James Lau said the overall economic benefits would outweigh the lost tax revenues – estimated to be about HK$5 billion annually – as the money would be better used in the market than in government coffers.
Chief Executive Carrie Lam Cheng Yuet-ngor proposed a two-tier tax system in her election manifesto that would lower the tax rate for the first HK$2 million of profits to 10 per cent, from the current 16.5 per cent.
Details of the proposal could be announced before October, when she is due to deliver her maiden policy address.
Lau said the administration planned to submit a bill for legislative approval in the second half of next year.
“I wouldn’t say it’s necessarily easy to gain passage, but I think we’ll be able to explain [the economic benefits] and get support from the Legislative Council,” Lau said.
He expressed confidence despite a deeply divided Legco, where opposition pan-democrats have regularly filibustered bills as part of a widening political rift with their pro-establishment colleagues and the government.
Lau said the lower tax rates would allow small and medium-sized enterprises and start-ups to invest the money they saved from tax expenses in developing new technologies, and fuel the growth of innovative industries.
“We consider the HK$5 billion an investment,” he said, adding the money would have a “multiplying effect” on the economy when it was put in the market.
“There might be considerations on the scope of the concessions, on whether we are too restrictive, whether we should be doing something else,” he said. “But I hope Legco can see the pluses.”
Opposition lawmakers have thus far not voiced objection to the proposal, with some even stating they supported the government’s efforts to ease the burden on SMEs.
But accountancy sector lawmaker Kenneth Leung warned a new tax system might create loopholes for tax avoidance.
Leung said applying the two-tier system to all companies might prompt some large ones to split their businesses into smaller subsidiaries.
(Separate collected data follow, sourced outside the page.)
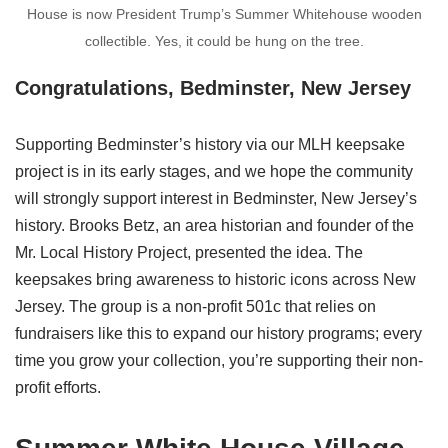
House is now President Trump’s Summer Whitehouse wooden
collectible. Yes, it could be hung on the tree.
Congratulations, Bedminster, New Jersey
Supporting Bedminster’s history via our MLH keepsake
project is in its early stages, and we hope the community
will strongly support interest in Bedminster, New Jersey’s
history. Brooks Betz, an area historian and founder of the
Mr. Local History Project, presented the idea. The
keepsakes bring awareness to historic icons across New
Jersey. The group is a non-profit 501c that relies on
fundraisers like this to expand our history programs; every
time you grow your collection, you’re supporting their non-
profit efforts.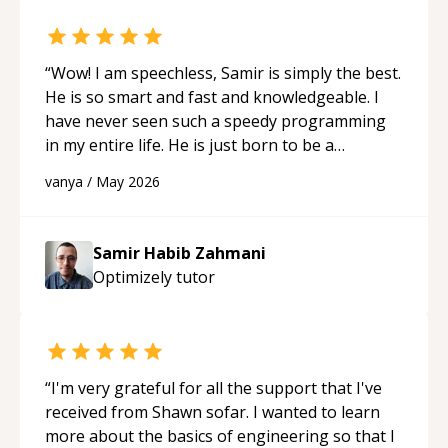
“
Wow! I am speechless, Samir is simply the best.
He is so smart and fast and knowledgeable. I
have never seen such a speedy programming
in my entire life. He is just born to be a
developer! Really thank you for your help and
vanya
/
May 2026
support!
“
Samir Habib Zahmani
Optimizely
tutor
“
I'm very grateful for all the support that I've
received from Shawn sofar. I wanted to learn
more about the basics of engineering so that I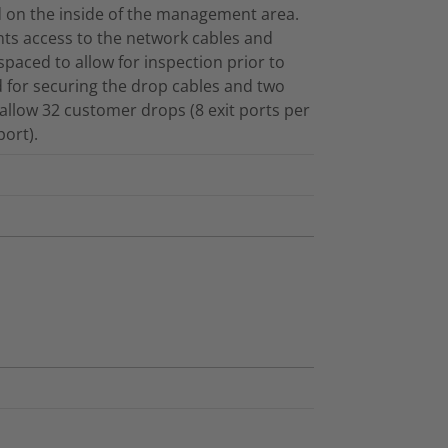
d on the inside of the management area.
s access to the network cables and
paced to allow for inspection prior to
 for securing the drop cables and two
d allow 32 customer drops (8 exit ports per
ort).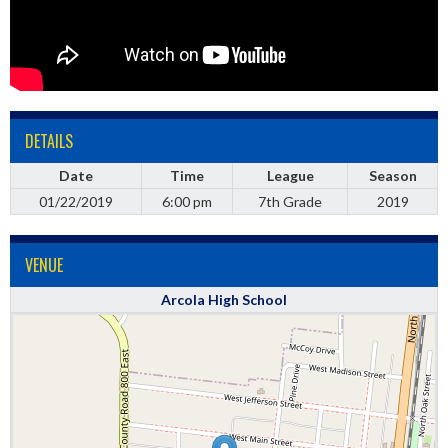
DETAILS
Date
Time
League
Season
01/22/2019
6:00 pm
7th Grade
2019
VENUE
Arcola High School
This would be done to enjoy a lower tax rate.
“The policy direction needs to be clearer,” he said.
But Leung said he backed the idea of cutting taxes in general given the city’s ample financial reserves.
Hong Kong recorded a HK$92 billion surplus for the financial year 2016-17, and total reserves are on track to hit HK$952 billion by March.
Civic Party lawmaker Alvin Yeung Ngok-kiu endorsed the general policy direction, but said officials needed to explain the proposal in greater detail, such as how the HK$2 million threshold was calculated.